_ABOUT THIS EXERCISE_. A single number is the expected answer: the count of lines in the records below that contain "name".

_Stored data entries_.
※ ※ ※

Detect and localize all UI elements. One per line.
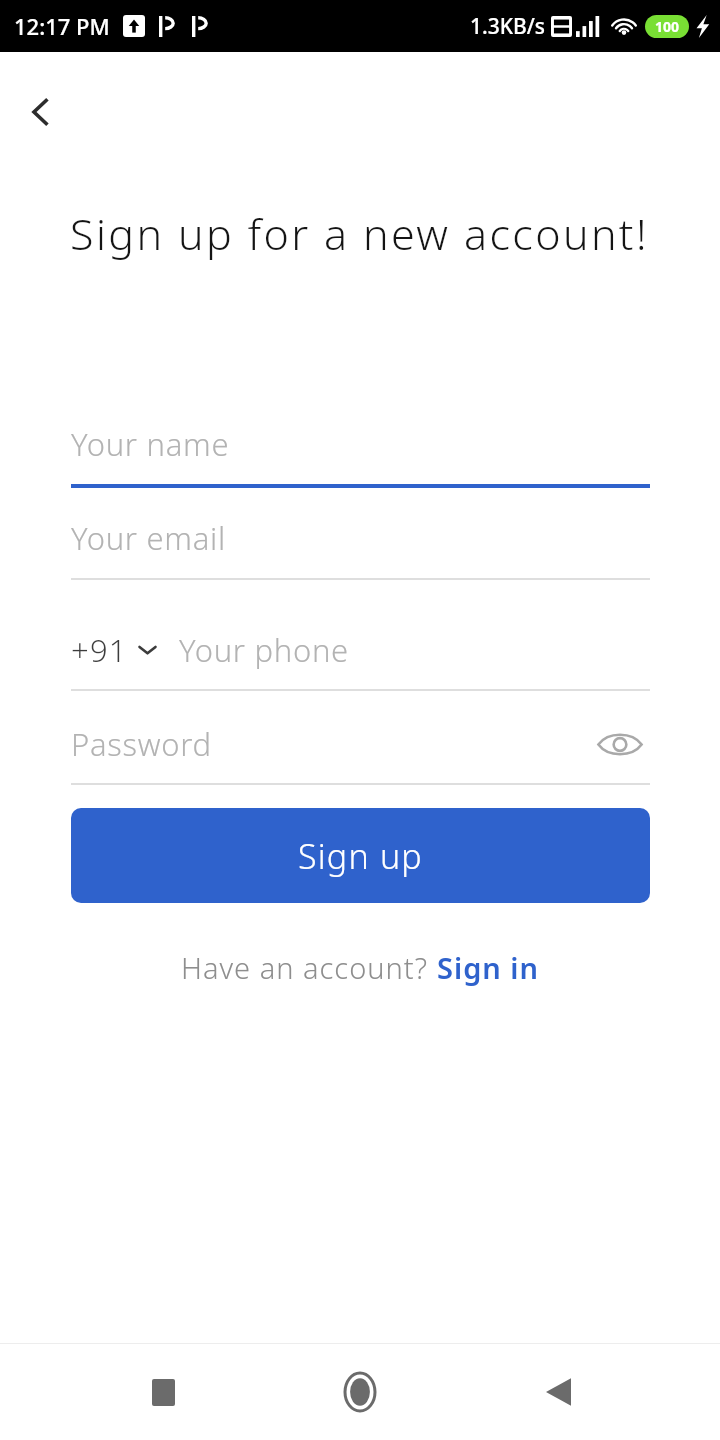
button[interactable]: Sign up bbox=[71, 808, 650, 903]
button[interactable]: Back bbox=[523, 1357, 593, 1427]
button[interactable]: Home bbox=[325, 1357, 395, 1427]
button[interactable]: Recent apps bbox=[128, 1357, 198, 1427]
button[interactable]: Your email bbox=[71, 498, 650, 578]
button[interactable]: Password bbox=[71, 704, 650, 784]
staticText: Your email bbox=[71, 517, 226, 559]
staticText: 12:17 PM bbox=[14, 11, 110, 41]
staticText: Sign in bbox=[437, 948, 540, 987]
staticText: +91 bbox=[71, 629, 128, 671]
button[interactable]: +91 bbox=[71, 610, 650, 690]
staticText: Your name bbox=[71, 423, 230, 465]
button[interactable]: Sign in bbox=[437, 948, 540, 987]
staticText: Sign up bbox=[298, 833, 423, 879]
staticText: 100 bbox=[655, 17, 680, 36]
staticText: Have an account? bbox=[181, 948, 437, 987]
staticText: Your phone bbox=[179, 629, 349, 671]
button[interactable]: Back bbox=[12, 83, 70, 141]
button[interactable]: Show password bbox=[590, 714, 650, 774]
button[interactable]: Your name bbox=[71, 404, 650, 484]
staticText: Password bbox=[71, 723, 212, 765]
staticText: Sign up for a new account! bbox=[70, 204, 649, 263]
staticText: 1.3KB/s bbox=[470, 12, 546, 41]
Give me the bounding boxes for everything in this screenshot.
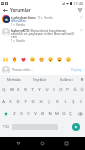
- button[interactable]: E: [15, 84, 22, 96]
- button[interactable]: Back: [13, 138, 24, 149]
- button[interactable]: K: [53, 96, 61, 108]
- button[interactable]: Reaction: [46, 55, 55, 64]
- button[interactable]: N: [46, 108, 53, 120]
- staticText: E: [17, 87, 20, 93]
- staticText: Kullanıcı: [60, 78, 73, 82]
- button[interactable]: Like: [79, 28, 84, 33]
- button[interactable]: Share: [76, 6, 84, 14]
- staticText: P: [66, 87, 69, 93]
- staticText: T: [31, 87, 34, 93]
- staticText: F: [24, 99, 27, 105]
- button[interactable]: A: [0, 96, 7, 108]
- button[interactable]: hakemKTD Bonushost hazırlanan, etkinlik …: [0, 27, 85, 43]
- button[interactable]: J: [45, 96, 53, 108]
- button[interactable]: Q: [0, 84, 8, 96]
- button[interactable]: P: [64, 84, 71, 96]
- staticText: hakemKTD Bonushost hazırlanan, etkinlik …: [11, 28, 75, 39]
- button[interactable]: Reaction: [19, 55, 28, 64]
- staticText: J: [48, 99, 50, 105]
- button[interactable]: B: [39, 108, 46, 120]
- button[interactable]: Ü: [78, 84, 85, 96]
- button[interactable]: S: [7, 96, 14, 108]
- staticText: L: [64, 99, 67, 105]
- button[interactable]: Paylaş: [70, 66, 83, 73]
- button[interactable]: F: [21, 96, 29, 108]
- button[interactable]: Yanıtla: [16, 23, 25, 27]
- staticText: R: [24, 87, 27, 93]
- staticText: Q: [2, 87, 6, 93]
- staticText: A: [2, 99, 5, 105]
- staticText: Yorumlar: [10, 7, 31, 13]
- button[interactable]: Y: [36, 84, 43, 96]
- button[interactable]: Recents: [61, 138, 72, 149]
- button[interactable]: Like: [79, 15, 84, 20]
- staticText: .: [62, 124, 63, 129]
- staticText: D: [16, 99, 20, 105]
- staticText: Ğ: [73, 87, 77, 93]
- staticText: O: [59, 87, 63, 93]
- button[interactable]: Ö: [60, 108, 67, 120]
- button[interactable]: ?123: [0, 120, 12, 133]
- staticText: K: [56, 99, 59, 105]
- button[interactable]: Ğ: [71, 84, 78, 96]
- staticText: U: [45, 87, 49, 93]
- staticText: G: [31, 99, 35, 105]
- button[interactable]: turkishairlines 17 s Yanıtla #BeyMaz: [0, 14, 85, 27]
- button[interactable]: Shift: [0, 108, 11, 120]
- button[interactable]: Teşekkür: [27, 75, 53, 84]
- button[interactable]: Backspace: [74, 108, 85, 120]
- staticText: turkishairlines 17 s Yanıtla #BeyMaz: [11, 15, 53, 23]
- button[interactable]: Ş: [69, 96, 77, 108]
- button[interactable]: O: [57, 84, 64, 96]
- button[interactable]: T: [29, 84, 36, 96]
- button[interactable]: Reaction: [55, 55, 64, 64]
- button[interactable]: Home: [37, 138, 48, 149]
- button[interactable]: X: [18, 108, 25, 120]
- button[interactable]: D: [14, 96, 21, 108]
- staticText: 17:40: [73, 1, 84, 6]
- staticText: Ü: [80, 87, 84, 93]
- button[interactable]: G: [29, 96, 37, 108]
- button[interactable]: Yanıtla: [16, 39, 25, 43]
- staticText: X: [20, 111, 23, 117]
- button[interactable]: I: [50, 84, 57, 96]
- button[interactable]: V: [32, 108, 39, 120]
- button[interactable]: M: [53, 108, 60, 120]
- button[interactable]: Reaction: [37, 55, 46, 64]
- staticText: V: [34, 111, 37, 117]
- button[interactable]: Kullanıcı: [53, 75, 79, 84]
- button[interactable]: W: [8, 84, 15, 96]
- button[interactable]: L: [61, 96, 69, 108]
- staticText: N: [48, 111, 52, 117]
- staticText: Teşekkür: [33, 78, 47, 82]
- button[interactable]: Send: [67, 120, 85, 133]
- staticText: S: [9, 99, 12, 105]
- staticText: Ö: [62, 111, 66, 117]
- staticText: H: [39, 99, 43, 105]
- staticText: Z: [13, 111, 16, 117]
- button[interactable]: C: [25, 108, 32, 120]
- button[interactable]: Ç: [67, 108, 74, 120]
- button[interactable]: H: [37, 96, 45, 108]
- button[interactable]: Merhaba: [0, 75, 27, 84]
- staticText: Ş: [72, 99, 75, 105]
- button[interactable]: R: [22, 84, 29, 96]
- button[interactable]: Reaction: [10, 55, 19, 64]
- button[interactable]: U: [43, 84, 50, 96]
- staticText: 1 s: [11, 39, 15, 43]
- button[interactable]: Voice input: [79, 75, 85, 84]
- button[interactable]: Reaction: [28, 55, 37, 64]
- button[interactable]: Reaction: [64, 55, 73, 64]
- staticText: C: [27, 111, 30, 117]
- staticText: 1 s: [11, 23, 15, 27]
- button[interactable]: Back: [1, 6, 9, 14]
- staticText: ?123: [3, 125, 9, 129]
- button[interactable]: I: [77, 96, 85, 108]
- staticText: Merhaba: [7, 78, 21, 82]
- staticText: I: [53, 87, 55, 93]
- button[interactable]: Z: [11, 108, 18, 120]
- button[interactable]: Reaction: [1, 55, 10, 64]
- staticText: W: [10, 87, 14, 93]
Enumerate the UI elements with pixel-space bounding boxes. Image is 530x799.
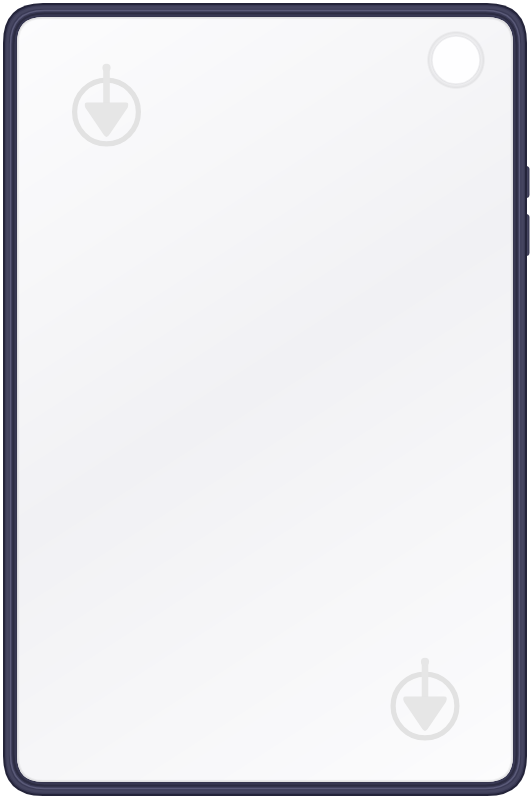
button[interactable]: Tablet bumper case product photo bbox=[0, 0, 530, 799]
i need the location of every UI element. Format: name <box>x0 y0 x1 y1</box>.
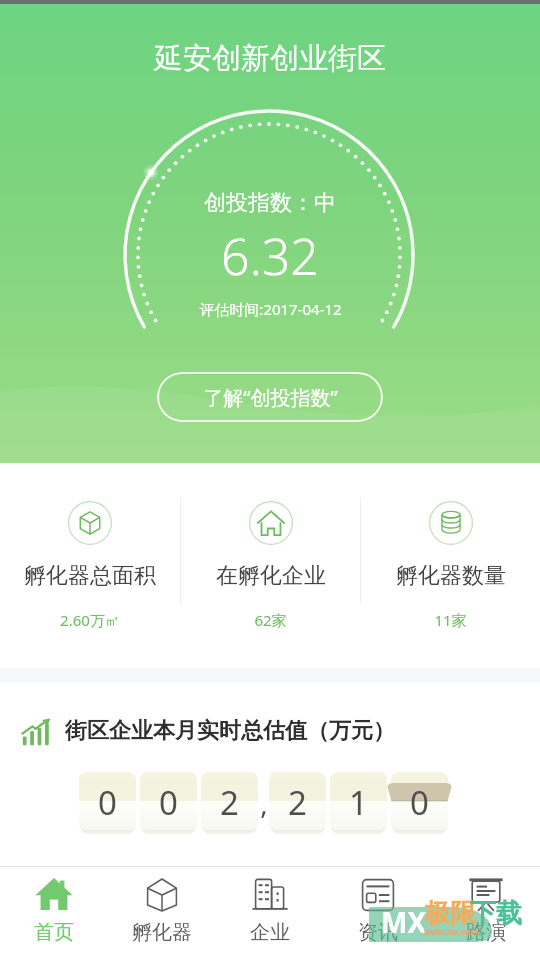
staticText: 0 <box>98 780 117 825</box>
staticText: 孵化器 <box>132 920 192 945</box>
staticText: 孵化器总面积 <box>24 562 156 590</box>
button[interactable]: 孵化器 <box>108 867 216 960</box>
staticText: 62家 <box>254 610 287 630</box>
staticText: 孵化器数量 <box>396 562 506 590</box>
staticText: 评估时间:2017-04-12 <box>199 299 342 319</box>
staticText: 资讯 <box>358 920 398 945</box>
staticText: 2 <box>220 780 239 825</box>
button[interactable]: 在孵化企业 <box>181 463 360 668</box>
staticText: 街区企业本月实时总估值（万元） <box>65 717 395 745</box>
staticText: 0 <box>159 780 178 825</box>
staticText: MX <box>381 903 427 941</box>
staticText: 下载 <box>470 897 522 930</box>
staticText: , <box>260 784 268 822</box>
button[interactable]: 首页 <box>0 867 108 960</box>
button[interactable]: 孵化器数量 <box>361 463 540 668</box>
button[interactable]: 资讯 <box>324 867 432 960</box>
staticText: 0 <box>410 780 429 825</box>
staticText: 了解“创投指数” <box>203 384 338 411</box>
staticText: 极限 <box>424 897 476 930</box>
other: Growth chart <box>17 711 57 751</box>
staticText: 2 <box>288 780 307 825</box>
staticText: 1 <box>349 780 368 825</box>
staticText: www.mx.com <box>424 926 479 937</box>
staticText: 延安创新创业街区 <box>154 40 386 77</box>
staticText: 首页 <box>34 920 74 945</box>
staticText: 企业 <box>250 920 290 945</box>
staticText: 路演 <box>466 920 506 945</box>
staticText: 6.32 <box>221 222 319 290</box>
staticText: 11家 <box>434 610 467 630</box>
button[interactable]: 孵化器总面积 <box>0 463 180 668</box>
button[interactable]: 企业 <box>216 867 324 960</box>
staticText: 在孵化企业 <box>216 562 326 590</box>
staticText: 创投指数：中 <box>204 189 336 217</box>
button[interactable]: 了解“创投指数” <box>157 372 383 422</box>
staticText: 2.60万㎡ <box>60 610 120 630</box>
button[interactable]: 路演 <box>432 867 540 960</box>
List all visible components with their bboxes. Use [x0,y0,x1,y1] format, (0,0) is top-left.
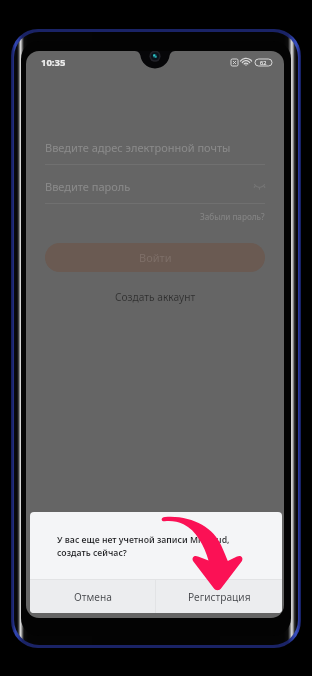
staticText: 62 [260,59,267,66]
button[interactable]: Регистрация [156,580,282,613]
staticText: 10:35 [41,56,66,69]
button[interactable]: Введите пароль [45,179,265,204]
staticText: Регистрация [188,590,251,604]
staticText: Отмена [74,590,112,604]
button[interactable]: Забыли пароль? [200,208,265,225]
staticText: У вас еще нет учетной записи Mi Cloud, с… [57,534,230,558]
staticText: Введите пароль [45,179,131,194]
button[interactable]: Введите адрес электронной почты [45,140,265,165]
button[interactable]: Войти [45,243,265,272]
button[interactable]: Создать аккаунт [112,287,199,307]
button[interactable]: Отмена [30,580,155,613]
staticText: Введите адрес электронной почты [45,140,231,155]
staticText: Войти [139,250,172,265]
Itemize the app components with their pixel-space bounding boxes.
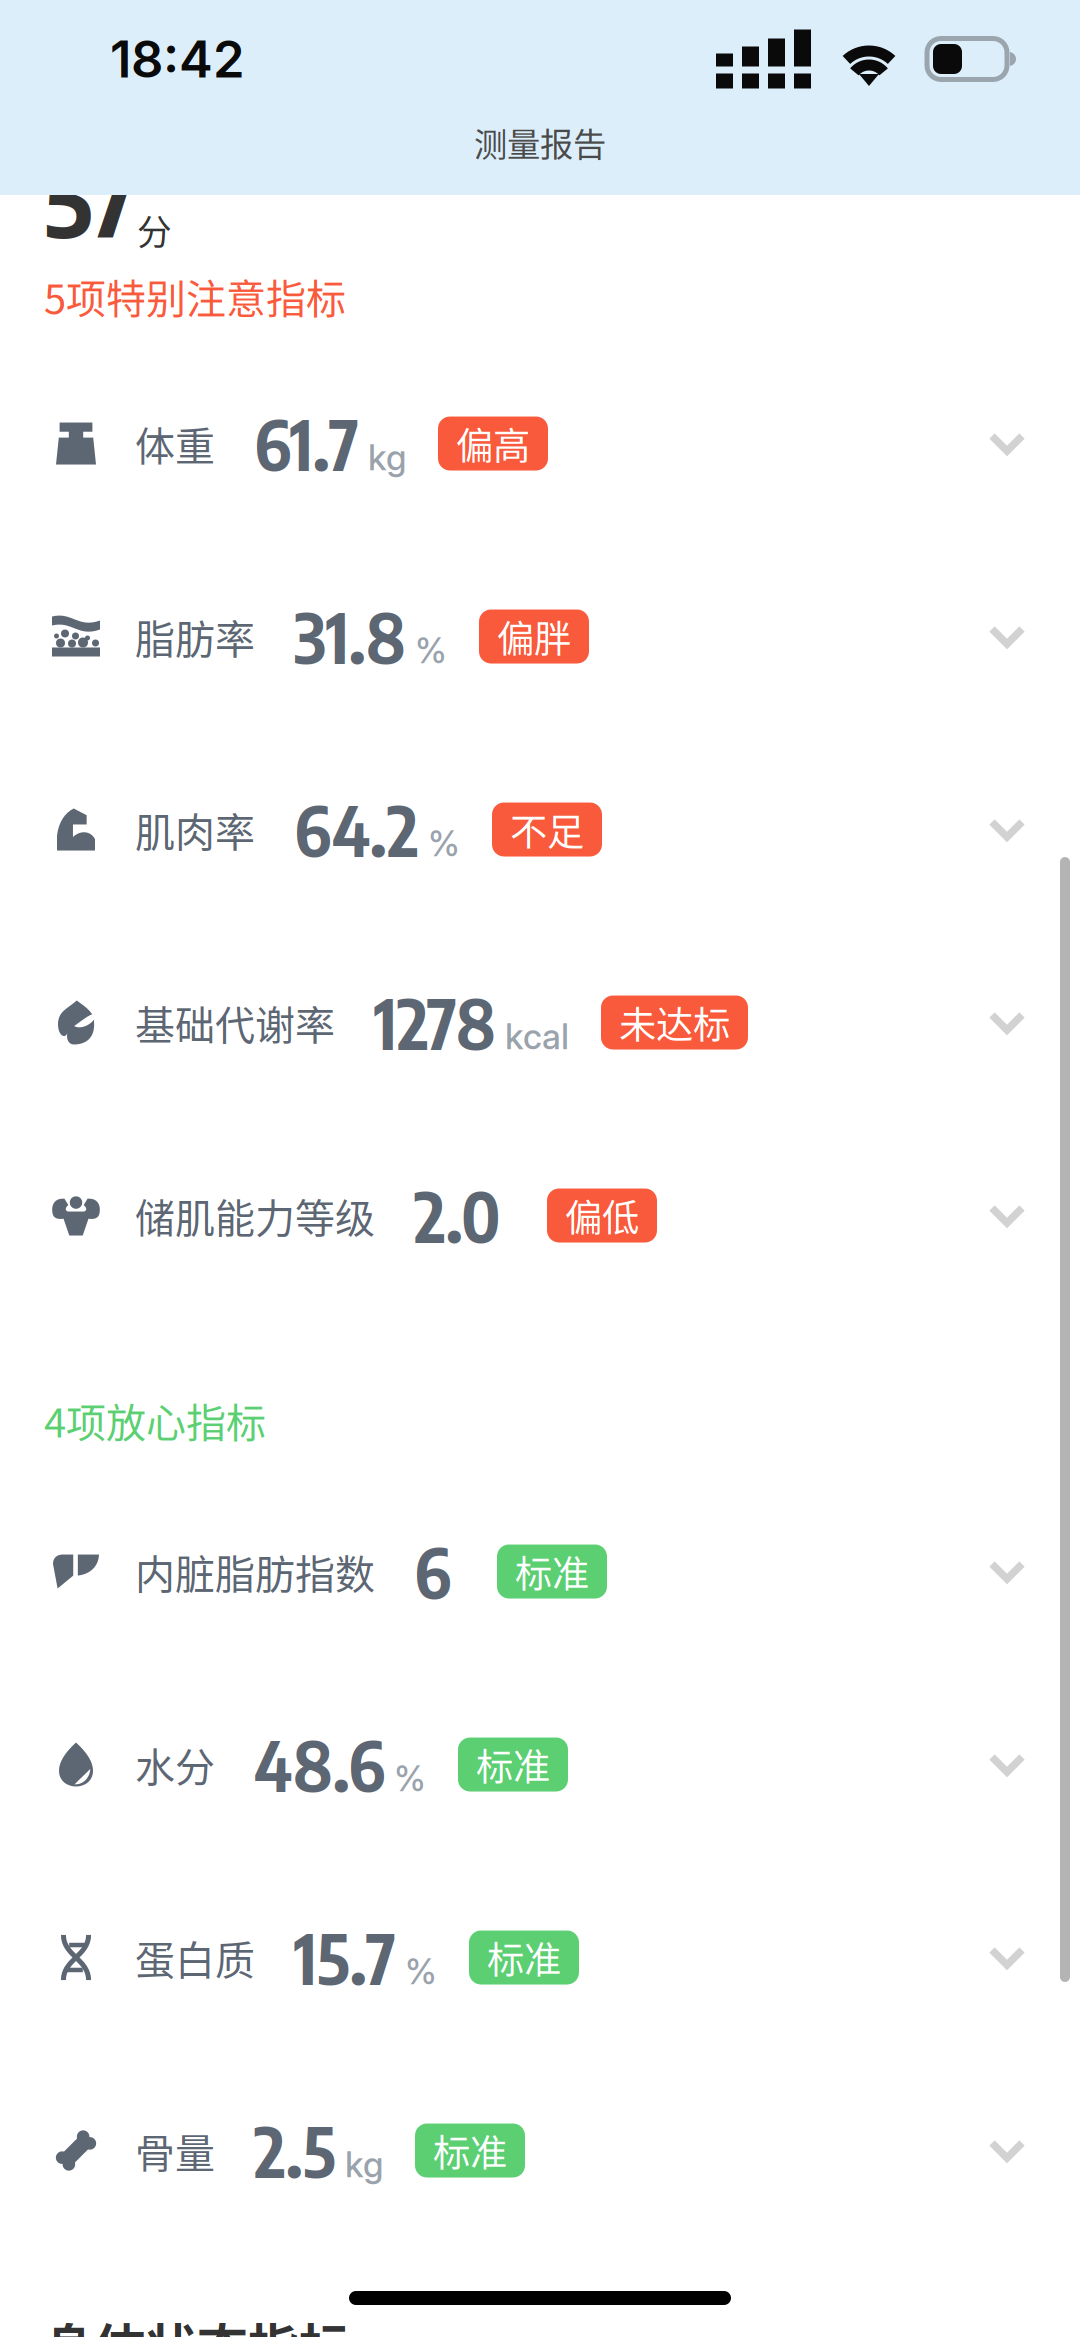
staticText: 4项放心指标 bbox=[44, 1391, 266, 1449]
staticText: 1278 bbox=[374, 980, 496, 1065]
staticText: 体重 bbox=[135, 414, 215, 472]
button[interactable]: 蛋白质 bbox=[0, 1861, 1080, 2054]
staticText: 标准 bbox=[487, 1930, 561, 1985]
staticText: 水分 bbox=[135, 1736, 215, 1793]
staticText: 18:42 bbox=[110, 28, 245, 90]
staticText: 31.8 bbox=[294, 594, 406, 679]
staticText: 肌肉率 bbox=[135, 800, 255, 858]
staticText: % bbox=[394, 1758, 426, 1800]
staticText: 标准 bbox=[515, 1544, 589, 1599]
staticText: 标准 bbox=[433, 2124, 507, 2178]
staticText: 偏胖 bbox=[497, 610, 571, 664]
staticText: 57 bbox=[44, 134, 137, 260]
button[interactable]: 骨量 bbox=[0, 2054, 1080, 2247]
staticText: 储肌能力等级 bbox=[135, 1186, 375, 1244]
staticText: 骨量 bbox=[135, 2122, 215, 2179]
staticText: % bbox=[415, 630, 447, 672]
staticText: 内脏脂肪指数 bbox=[135, 1542, 375, 1600]
staticText: 48.6 bbox=[254, 1722, 385, 1807]
button[interactable]: 储肌能力等级 bbox=[0, 1119, 1080, 1312]
staticText: 2.5 bbox=[254, 2108, 336, 2193]
staticText: % bbox=[405, 1951, 437, 1992]
staticText: 不足 bbox=[510, 802, 584, 857]
button[interactable]: 内脏脂肪指数 bbox=[0, 1475, 1080, 1668]
staticText: 6 bbox=[414, 1529, 451, 1614]
staticText: 15.7 bbox=[294, 1915, 396, 2000]
staticText: 偏高 bbox=[456, 416, 530, 471]
button[interactable]: 脂肪率 bbox=[0, 540, 1080, 733]
staticText: kg bbox=[345, 2144, 383, 2186]
staticText: 蛋白质 bbox=[135, 1928, 255, 1986]
staticText: 5项特别注意指标 bbox=[44, 267, 346, 325]
button[interactable]: 体重 bbox=[0, 347, 1080, 540]
staticText: 脂肪率 bbox=[135, 608, 255, 665]
staticText: 64.2 bbox=[294, 787, 419, 872]
staticText: 2.0 bbox=[414, 1173, 501, 1258]
staticText: kg bbox=[368, 437, 406, 478]
staticText: 61.7 bbox=[254, 401, 359, 486]
staticText: 未达标 bbox=[619, 996, 730, 1050]
button[interactable]: 肌肉率 bbox=[0, 733, 1080, 926]
staticText: kcal bbox=[505, 1016, 569, 1058]
staticText: 身体状态指标 bbox=[44, 2308, 350, 2337]
button[interactable]: 水分 bbox=[0, 1668, 1080, 1861]
staticText: 测量报告 bbox=[474, 118, 606, 166]
staticText: % bbox=[428, 823, 460, 864]
staticText: 分 bbox=[137, 205, 172, 255]
staticText: 偏低 bbox=[565, 1188, 639, 1243]
button[interactable]: 基础代谢率 bbox=[0, 926, 1080, 1119]
staticText: 标准 bbox=[476, 1738, 550, 1792]
staticText: 基础代谢率 bbox=[135, 994, 335, 1051]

※ ※ ※

_WRITTEN SOLUTION_. 3